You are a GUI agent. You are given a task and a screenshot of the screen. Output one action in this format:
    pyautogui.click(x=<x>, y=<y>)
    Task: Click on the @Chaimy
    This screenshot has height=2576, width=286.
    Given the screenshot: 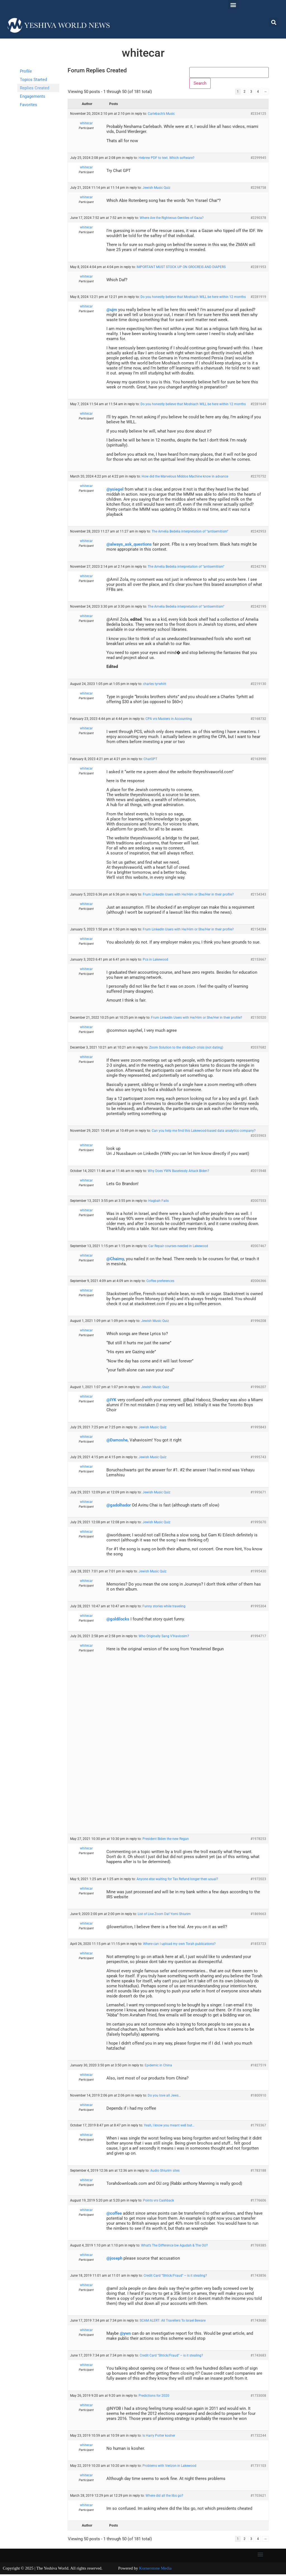 What is the action you would take?
    pyautogui.click(x=115, y=1260)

*-*-*

Only one span is wanted. It runs from the first line of the listing through the line with "This screenshot has", and each line must match exactly.

You are a GUI agent. You are given a task and a screenshot of the screen. Output one action in this format:
    pyautogui.click(x=<x>, y=<y>)
    Task: Click on the @Chaimy
    This screenshot has height=2576, width=286.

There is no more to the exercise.